Get Involved in Community Events
With the fall season come many holiday-themed local fun runs and events. Look in the newspaper for Halloween runs, turkey trots and reindeer romps. According to a 1991 summary report by ERIC Digest, training for a specific goal such as a race increases adherence to an exercise program. Signing up with friends or family will hold you accountable for completing the training.
Head to the Trails
Fall is one of the most beautiful times of year for getting outside. Grab a friend and find some local parks or trails to walk, run or bike and take in the view of changing leaves.
Dress for the Weather
When weather gets cooler, it can deter people from going outside to work out. This problem can be mediated by wearing wind-shielding clothing and dressing in layers. Proper attire and accessories (hats, gloves, etc.) that cut down on bulk but still allow for warmth make outdoor fitness more enjoyable as the chill of fall approaches
Stay hydrated even when the temperatures cool down. People often feel less thirsty when it is not hot outside, but staying hydrated is just as important in the fall as it is when the sun is blazing. When fall rolls around, remember to stay on top of your fluid intake to help with both exercise recovery and appetite control.

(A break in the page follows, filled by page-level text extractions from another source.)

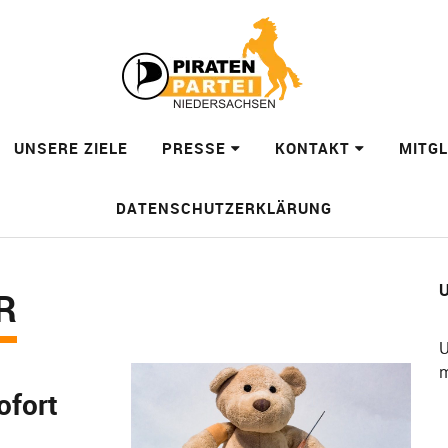
UNSERE ZIELE
PRESSE
KONTAKT
MITG
DATENSCHUTZERKLÄRUNG
U
R
U
m
ofort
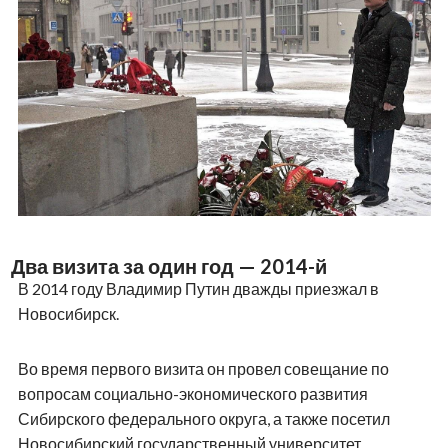
Два визита за один год — 2014-й
В 2014 году Владимир Путин дважды приезжал в
Новосибирск.
Во время первого визита он провел совещание по
вопросам социально-экономического развития
Сибирского федерального округа, а также посетил
Новосибирский государственный университет.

Drink more tea to warm up for the cooler temperatures. Green tea and black tea contain antioxidants that help ward off diseases during flu season so you can remain healthy and active as the season shifts.
Avoid Holiday Candy
According to the National Institutes of Health, on average, non-obese adults gain about a pound a year around the holidays. In addition to creating unhealthy habits, accumulation of this weight over time can lead to obesity. Be sure to pack lots of healthy snacks to munch on throughout the day to help deter you from grazing on sweets that pop up in the office, at home or at holiday parties.
Turn Fall Chores into a Workout
According to Health Status, a 150-lb. person can burn 135 calories by raking leaves for 30 minutes. Turn outdoor chores into a game by setting small, achievable goals to help pass time and burn away fat.
Exercise Early in the Day
Try to work out in the morning or during the day. With the time changing and the sun setting earlier, it can feel as though it’s later in the day than it really is. This can make people more tired than usual. Getting into a routine of working out early will guarantee the workout gets done and still allow time in the afternoons and evenings to relax.
As the weather cools down and summer ends, it can become difficult to stay motivated. Trying a variety of different activities and varying workouts will help keep a fresh spin on exercise and allow for confidence to build within a wide range of activities.
• 1 tsp garlic
• 1 ¼ oz turkey, lean ground
• 3 medium tomatoes
• 1 Tbl tomato sauce
• ½ cup kidney beans
• ¼ cup onion
• ½ cup bell pepper
• 1 tsp oil, high oleic safflowers
SPICES / FLAVORING:
• ¼ tsp cumin
• ¼ tsp black pepper
• ¼ tsp cayenne pepper
• ¼ tsp chili powder
In large saucepan, brown turkey and garlic. Drain off any excess fat. Add oil, tomato sauce, chopped onion, chopped pepper, chopped tomatoes, and beans. Add chili powder, cumin, salt, and cayenne pepper. Season to taste. Simmer for at least 30 minutes. Enjoy!
Per serving: 302 calories, 22g protein, 10g total fat, 31g carbohydrates.